The best known minty cocktail is the grasshopper, an old-timey drink traditionally made with green creme de menthe, white creme de cacao and fresh cream, shaken and strained into a chilled cocktail glass. Those are some quirky ingredients, and you'd be surprised how many otherwise well-stocked bars don't carry them.
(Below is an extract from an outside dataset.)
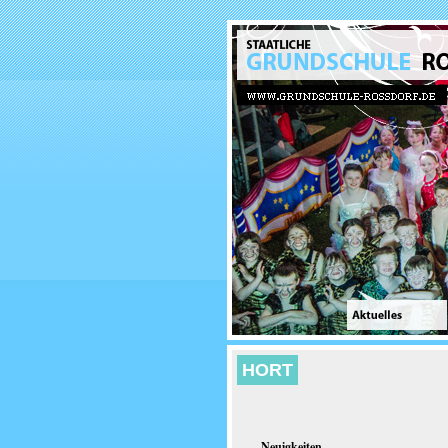
HORT
Neuigkeiten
We struck out at several well-regarded martini bars before landing at Timapno Chophouse in Hyde Park — and even then, our bartender had to consult a colleague before shaking one up. But oh, was the wait ever worth it. Sweet and filling with a fresh mint garnish atop a spectacularly frothy head, Timpano's grasshopper was a lovely shade of retro teal; it looked like the sort of drink they'd serve at the Sterling Cooper Christmas party. You won't be able to resist dipping your finger into the glass to dab up the minty foam remaining at the end.

In general, though, if you're cra­ving a grasshopper, be prepared to accept variations. When we ordered one at Dunedin's Chic-a-Boom Room — a bar notorious for sweet and silly martinis — they were out of creme de cacao, so we substituted Godiva White Chocolate liqueur. It came on the rocks with a straw in a tall tumbler — which, in its own way, was strangely fitting, as the concoction tasted like a sweet glass of minty milk chocolate. One of these before bed would hit the spot.

Joia Fabulous in Riverview offers an irresistable-sounding grasshopper variant called the Thin Mint Martini (wonder what the Girl Scouts would have to say about that name) consisting of vanilla vodka, green creme de menthe and a splash of cream, served in a chilled martini glass that's been drizzled with chocolate syrup. Rich and dessert-y, it's begging to be garnished with an actual Thin Mint cookie. I may have to revisit this one during cookie season in March.

The other prominent creme de menthe drink is the stinger, a simpler yet stronger mix of white creme de ­menthe and a spirit — traditionally brandy, but because you're only working with two ingredients, feel free to let your imagination run wild.

For example, when I ordered a stinger at Mandarin Hide in St. Petersburg, they were out of white creme de menthe, so the bartender and I noodled with the recipe, eventually settling on green creme de menthe, gin (a London dry to dial down the sweetness) and a splash of lemon juice, garnished with a lemon peel and served in a tumbler on the rocks. It had a hell of a kick, and the emerald color popped like Listerine, but the lemon gave it a clean finish that's lacking in most sweeter cocktails. It'd be a killer after a big dinner, even in the summer, and talk about refreshing — you could brush your teeth with it.

Straying even further from the recipe was Wood Fired Pizza in St. Petersburg, where my bartender based her stinger recipe on the one her mother used to drink — scotch and peppermint schnapps, nothing more. It feels odd sipping scotch from a martini stem, but the taste is woodsy and manly. What dude wouldn't wear a cologne that promised "notes of peppermint and scotch?"

Finally, there's no better way to close out a quest for minty cocktails than an Irish coffee, and Peggy O'Neill's in Palm Harbor does it right. Their signature Mama O'Neill's Irish Coffee is loaded with Jameson (though their Irish whiskey selection is impressive, if you feel like substituting) and topped with whipped cream and drizzled with green creme de menthe. The Jamie's spice will warm you up good as the cream melts into the coffee, turning your glass a deep ochre. It'll give you a whipped-cream 'stache, but it's worth it.